[[ DATA FOR THIS TASK open ]]
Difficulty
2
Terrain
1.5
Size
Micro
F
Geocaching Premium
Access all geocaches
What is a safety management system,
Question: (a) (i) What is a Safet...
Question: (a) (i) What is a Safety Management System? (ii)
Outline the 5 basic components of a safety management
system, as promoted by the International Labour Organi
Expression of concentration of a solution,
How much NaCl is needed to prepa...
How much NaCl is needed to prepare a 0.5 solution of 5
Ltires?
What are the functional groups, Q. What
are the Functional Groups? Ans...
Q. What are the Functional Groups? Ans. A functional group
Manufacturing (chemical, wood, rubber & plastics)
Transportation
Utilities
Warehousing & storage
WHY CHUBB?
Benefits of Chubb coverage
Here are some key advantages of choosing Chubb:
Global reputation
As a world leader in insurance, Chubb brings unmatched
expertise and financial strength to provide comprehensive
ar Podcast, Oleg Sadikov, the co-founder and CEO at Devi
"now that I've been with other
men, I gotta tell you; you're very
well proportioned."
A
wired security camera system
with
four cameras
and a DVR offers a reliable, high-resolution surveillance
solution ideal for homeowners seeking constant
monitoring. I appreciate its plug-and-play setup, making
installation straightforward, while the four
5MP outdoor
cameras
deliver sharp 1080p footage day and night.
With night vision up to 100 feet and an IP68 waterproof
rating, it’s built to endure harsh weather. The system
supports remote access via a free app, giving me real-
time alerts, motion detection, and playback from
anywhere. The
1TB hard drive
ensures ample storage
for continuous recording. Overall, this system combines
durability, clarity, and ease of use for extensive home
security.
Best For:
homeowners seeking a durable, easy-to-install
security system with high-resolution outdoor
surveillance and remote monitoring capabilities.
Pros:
[[ DATA FOR THIS TASK closed ]]
Copy from the entries only those lines that hold the word "storage".

TASK OUTPUT =>
Warehousing & storage
ensures ample storage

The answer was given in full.